-- Opening Marker --

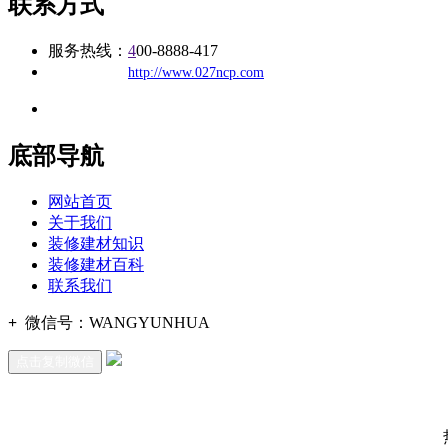
联系方式
服务热线：
4
00-8888-417
公司
网址：
http://www.027ncp.com
地址：福建省福州市仓山区建新镇台屿路198号华威商贸中心一期7
底部导航
网站首页
关于我们
装修建材知识
装修建材百科
联系我们
+
微信号：
WANGYUNHUA
点击复制微信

-- Closing Marker --

▶ [ACTION ITEM]:
Now reproduce all of the entries precisely, with no pictures in the copy.

▶ [EXERCISE RESULT]:
联系方式
服务热线：
4
00-8888-417
公司
网址：
http://www.027ncp.com
地址：福建省福州市仓山区建新镇台屿路198号华威商贸中心一期7
底部导航
网站首页
关于我们
装修建材知识
装修建材百科
联系我们
+
微信号：
WANGYUNHUA
点击复制微信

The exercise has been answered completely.